When your email marketing analytics don’t map back to business goals, the nuances (and impact) of them may fall on deaf ears–especially for those who aren’t closely involved with email.  Bree Rostic, Marketing Manager, Customer Communications at HubSpot, recommends aligning your email reporting methods with the broader strategic goals, and tying them into customer impact. Consider the type of email you are sending–and expected response for that email type– so you are gauging and reporting performance appropriately.

How often you report these figures and how they play into your strategy will depend on your business.  If you’re a retailer, for example, there may be value in reporting on email performance frequently during peak holiday selling seasons. Consider it a prime opportunity to use email to its full potential to experiment, test and pivot as needed, while you’re still in peak season.

When seasonality isn’t a concern, you may want to consider a monthly reporting cadence for smaller core teams, and quarterly reporting for more senior leadership.

Align with internal business and technology partners

Harnessing data is a significant challenge in organizations that have different (and disparate) data collection systems. But aligning email marketing analytics to your broader business and omnichannel strategy is far easier when you understand what exists elsewhere!
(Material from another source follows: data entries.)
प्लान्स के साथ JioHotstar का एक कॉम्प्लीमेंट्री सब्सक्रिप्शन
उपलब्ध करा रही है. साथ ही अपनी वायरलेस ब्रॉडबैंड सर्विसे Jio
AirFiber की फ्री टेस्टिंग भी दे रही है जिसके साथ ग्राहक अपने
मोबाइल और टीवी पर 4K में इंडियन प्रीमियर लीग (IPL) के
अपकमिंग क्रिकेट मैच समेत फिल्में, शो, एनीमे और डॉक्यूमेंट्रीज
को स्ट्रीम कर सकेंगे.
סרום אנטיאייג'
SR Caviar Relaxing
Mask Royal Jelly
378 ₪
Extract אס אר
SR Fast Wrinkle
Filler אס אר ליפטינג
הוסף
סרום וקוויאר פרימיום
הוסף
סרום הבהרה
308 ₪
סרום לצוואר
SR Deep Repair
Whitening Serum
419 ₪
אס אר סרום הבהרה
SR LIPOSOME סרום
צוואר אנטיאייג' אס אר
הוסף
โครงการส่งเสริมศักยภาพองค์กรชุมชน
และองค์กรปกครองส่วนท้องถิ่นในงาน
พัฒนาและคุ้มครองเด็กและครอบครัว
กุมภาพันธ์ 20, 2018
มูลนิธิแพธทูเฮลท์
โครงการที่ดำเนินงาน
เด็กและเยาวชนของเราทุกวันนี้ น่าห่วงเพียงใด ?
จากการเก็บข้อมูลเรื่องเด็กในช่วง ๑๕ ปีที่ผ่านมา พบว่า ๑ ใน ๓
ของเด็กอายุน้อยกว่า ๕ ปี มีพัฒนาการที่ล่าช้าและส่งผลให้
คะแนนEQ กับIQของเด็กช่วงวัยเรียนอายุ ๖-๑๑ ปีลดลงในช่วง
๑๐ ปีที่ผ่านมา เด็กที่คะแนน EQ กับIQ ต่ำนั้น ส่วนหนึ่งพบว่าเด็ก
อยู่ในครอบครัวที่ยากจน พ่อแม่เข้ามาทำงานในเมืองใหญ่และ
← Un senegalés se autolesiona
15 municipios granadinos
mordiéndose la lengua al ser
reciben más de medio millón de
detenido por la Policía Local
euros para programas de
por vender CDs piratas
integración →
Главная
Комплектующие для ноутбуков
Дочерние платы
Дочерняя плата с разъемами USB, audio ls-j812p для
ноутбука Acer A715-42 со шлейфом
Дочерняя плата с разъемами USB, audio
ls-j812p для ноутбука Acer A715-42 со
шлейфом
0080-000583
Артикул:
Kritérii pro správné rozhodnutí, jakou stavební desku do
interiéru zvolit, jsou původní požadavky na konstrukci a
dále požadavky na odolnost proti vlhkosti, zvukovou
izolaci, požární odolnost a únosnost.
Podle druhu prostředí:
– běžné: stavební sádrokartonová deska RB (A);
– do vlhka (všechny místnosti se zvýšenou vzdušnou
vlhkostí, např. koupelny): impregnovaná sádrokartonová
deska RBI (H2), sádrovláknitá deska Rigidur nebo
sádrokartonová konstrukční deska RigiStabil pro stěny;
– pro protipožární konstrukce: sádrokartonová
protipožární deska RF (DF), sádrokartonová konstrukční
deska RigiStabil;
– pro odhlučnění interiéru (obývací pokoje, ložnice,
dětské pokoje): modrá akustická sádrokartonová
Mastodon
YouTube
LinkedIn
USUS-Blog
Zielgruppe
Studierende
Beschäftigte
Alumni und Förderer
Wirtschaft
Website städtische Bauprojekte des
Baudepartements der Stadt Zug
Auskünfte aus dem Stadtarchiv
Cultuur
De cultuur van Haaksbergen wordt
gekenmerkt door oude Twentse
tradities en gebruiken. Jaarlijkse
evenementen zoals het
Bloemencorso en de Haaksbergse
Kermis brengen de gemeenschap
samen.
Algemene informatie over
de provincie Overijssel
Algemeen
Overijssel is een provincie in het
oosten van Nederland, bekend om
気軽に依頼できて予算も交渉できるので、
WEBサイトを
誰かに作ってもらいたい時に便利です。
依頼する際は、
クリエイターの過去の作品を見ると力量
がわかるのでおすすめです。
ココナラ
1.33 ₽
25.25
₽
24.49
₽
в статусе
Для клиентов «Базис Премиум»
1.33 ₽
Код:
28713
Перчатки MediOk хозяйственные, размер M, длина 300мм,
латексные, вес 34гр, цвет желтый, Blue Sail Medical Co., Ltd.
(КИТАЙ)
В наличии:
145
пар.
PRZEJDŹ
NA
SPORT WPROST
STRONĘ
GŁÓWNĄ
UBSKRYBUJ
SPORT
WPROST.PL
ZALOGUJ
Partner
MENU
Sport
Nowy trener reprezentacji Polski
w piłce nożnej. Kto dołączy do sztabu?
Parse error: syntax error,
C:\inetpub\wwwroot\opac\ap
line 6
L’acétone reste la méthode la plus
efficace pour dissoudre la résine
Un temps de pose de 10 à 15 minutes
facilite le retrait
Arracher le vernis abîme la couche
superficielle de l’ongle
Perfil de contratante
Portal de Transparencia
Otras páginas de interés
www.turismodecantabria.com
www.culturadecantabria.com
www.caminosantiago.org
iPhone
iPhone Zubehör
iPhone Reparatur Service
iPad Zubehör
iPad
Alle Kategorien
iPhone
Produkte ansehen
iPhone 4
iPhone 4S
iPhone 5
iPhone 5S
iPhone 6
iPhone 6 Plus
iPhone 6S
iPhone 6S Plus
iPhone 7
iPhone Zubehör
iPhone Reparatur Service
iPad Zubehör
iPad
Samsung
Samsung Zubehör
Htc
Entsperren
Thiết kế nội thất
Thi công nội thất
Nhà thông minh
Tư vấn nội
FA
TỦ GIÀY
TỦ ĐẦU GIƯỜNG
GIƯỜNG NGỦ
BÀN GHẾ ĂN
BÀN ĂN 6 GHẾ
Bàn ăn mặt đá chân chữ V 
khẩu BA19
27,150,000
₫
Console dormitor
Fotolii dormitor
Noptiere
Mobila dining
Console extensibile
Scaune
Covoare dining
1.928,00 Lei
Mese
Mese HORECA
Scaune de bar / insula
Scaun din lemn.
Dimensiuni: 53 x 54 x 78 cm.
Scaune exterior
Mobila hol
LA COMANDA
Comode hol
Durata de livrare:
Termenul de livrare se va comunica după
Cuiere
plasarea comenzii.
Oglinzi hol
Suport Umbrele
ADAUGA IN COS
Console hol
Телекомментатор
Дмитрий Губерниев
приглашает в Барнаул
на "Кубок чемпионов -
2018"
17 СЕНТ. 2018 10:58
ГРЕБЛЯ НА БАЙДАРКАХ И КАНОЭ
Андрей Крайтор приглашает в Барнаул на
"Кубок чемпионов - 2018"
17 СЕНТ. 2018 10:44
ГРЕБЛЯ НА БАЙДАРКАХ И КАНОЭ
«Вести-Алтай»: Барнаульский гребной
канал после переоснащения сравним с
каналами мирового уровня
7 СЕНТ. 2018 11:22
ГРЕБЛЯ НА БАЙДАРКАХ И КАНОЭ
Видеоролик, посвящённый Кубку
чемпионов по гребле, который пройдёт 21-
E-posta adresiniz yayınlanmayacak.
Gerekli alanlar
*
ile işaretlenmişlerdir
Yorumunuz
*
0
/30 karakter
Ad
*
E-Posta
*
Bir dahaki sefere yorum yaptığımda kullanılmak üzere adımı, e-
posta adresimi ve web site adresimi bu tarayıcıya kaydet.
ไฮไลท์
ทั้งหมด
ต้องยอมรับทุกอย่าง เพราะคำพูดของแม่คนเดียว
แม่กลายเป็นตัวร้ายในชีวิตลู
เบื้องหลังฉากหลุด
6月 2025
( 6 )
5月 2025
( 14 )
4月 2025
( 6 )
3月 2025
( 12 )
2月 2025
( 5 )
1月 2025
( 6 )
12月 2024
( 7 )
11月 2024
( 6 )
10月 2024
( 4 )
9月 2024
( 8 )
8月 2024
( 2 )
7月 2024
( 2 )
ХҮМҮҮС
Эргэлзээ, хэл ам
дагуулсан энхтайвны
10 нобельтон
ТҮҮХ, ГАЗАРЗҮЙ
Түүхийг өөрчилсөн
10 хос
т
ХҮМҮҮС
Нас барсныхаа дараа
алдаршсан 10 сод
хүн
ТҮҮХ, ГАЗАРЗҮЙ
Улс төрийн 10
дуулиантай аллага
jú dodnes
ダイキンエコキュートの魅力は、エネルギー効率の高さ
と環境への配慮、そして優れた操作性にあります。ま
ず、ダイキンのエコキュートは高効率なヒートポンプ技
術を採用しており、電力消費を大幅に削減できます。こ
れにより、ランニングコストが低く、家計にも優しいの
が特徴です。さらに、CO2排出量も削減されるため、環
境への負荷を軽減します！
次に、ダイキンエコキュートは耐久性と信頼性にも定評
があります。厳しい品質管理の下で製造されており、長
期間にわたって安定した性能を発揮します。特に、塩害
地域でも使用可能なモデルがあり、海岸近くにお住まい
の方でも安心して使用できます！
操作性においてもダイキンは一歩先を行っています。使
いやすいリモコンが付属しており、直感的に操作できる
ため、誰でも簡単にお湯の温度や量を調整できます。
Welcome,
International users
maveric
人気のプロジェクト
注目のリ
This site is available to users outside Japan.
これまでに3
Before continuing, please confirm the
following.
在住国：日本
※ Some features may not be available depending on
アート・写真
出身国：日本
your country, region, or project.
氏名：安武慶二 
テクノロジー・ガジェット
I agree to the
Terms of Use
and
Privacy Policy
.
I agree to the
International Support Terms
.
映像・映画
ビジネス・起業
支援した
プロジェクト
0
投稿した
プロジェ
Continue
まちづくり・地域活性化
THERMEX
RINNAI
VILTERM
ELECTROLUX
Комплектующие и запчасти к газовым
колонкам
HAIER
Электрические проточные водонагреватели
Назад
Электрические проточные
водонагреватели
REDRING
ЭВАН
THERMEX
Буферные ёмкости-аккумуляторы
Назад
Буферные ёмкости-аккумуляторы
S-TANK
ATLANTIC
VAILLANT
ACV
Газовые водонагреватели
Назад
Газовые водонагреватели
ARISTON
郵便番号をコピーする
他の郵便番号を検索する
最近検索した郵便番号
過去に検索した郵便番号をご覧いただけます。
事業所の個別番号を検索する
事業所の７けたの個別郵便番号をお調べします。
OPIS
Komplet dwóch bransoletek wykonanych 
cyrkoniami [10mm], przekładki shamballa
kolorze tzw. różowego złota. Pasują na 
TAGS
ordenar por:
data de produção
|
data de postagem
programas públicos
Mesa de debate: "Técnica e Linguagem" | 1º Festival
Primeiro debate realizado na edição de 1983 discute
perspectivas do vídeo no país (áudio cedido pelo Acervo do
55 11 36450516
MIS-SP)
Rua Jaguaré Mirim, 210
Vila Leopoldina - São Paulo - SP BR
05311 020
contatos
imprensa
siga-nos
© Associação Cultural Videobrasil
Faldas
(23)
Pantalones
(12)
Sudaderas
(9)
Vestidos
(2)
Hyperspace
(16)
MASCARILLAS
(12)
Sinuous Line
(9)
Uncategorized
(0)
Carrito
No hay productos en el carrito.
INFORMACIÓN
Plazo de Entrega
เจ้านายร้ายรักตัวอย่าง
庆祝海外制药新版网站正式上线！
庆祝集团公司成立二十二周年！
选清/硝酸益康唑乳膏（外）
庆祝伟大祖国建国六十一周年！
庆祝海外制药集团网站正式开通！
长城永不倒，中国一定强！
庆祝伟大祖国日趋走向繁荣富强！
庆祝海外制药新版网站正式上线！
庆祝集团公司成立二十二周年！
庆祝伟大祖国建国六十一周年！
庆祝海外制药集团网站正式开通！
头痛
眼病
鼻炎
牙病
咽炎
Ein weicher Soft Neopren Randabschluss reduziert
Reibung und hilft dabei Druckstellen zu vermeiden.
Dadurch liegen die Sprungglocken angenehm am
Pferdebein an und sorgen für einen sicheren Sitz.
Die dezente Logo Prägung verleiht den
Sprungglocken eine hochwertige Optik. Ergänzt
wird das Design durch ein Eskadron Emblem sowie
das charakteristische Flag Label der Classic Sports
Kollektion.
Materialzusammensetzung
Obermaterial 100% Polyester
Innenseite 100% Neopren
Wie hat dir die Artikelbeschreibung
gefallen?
Dig into how each part of your organization is reporting and try to join those efforts (at least to some extent). Ideally, multiple groups in your company can work together to consistently deliver reporting that matters to the business strategy–and your unique lines of business.

Start with the basics:

  • What do you need–and why? From there, you can dive into what already exists (and where).
  • What story do you need to tell in your organization about what your data says?
  • How does that compare to other data sources in your organization?
  • What data will tell a story about how customers are responding to your business?

Then consider the best ways to get a full view of what’s happening–and placing the data where it’s accessible.

Email marketing consistently ranks as one of the top performing channels for marketers–and it can deliver a 36:1 return on investment. If you’re not considering email performance through the lens of your broad strategy, you’re missing out on its full potential.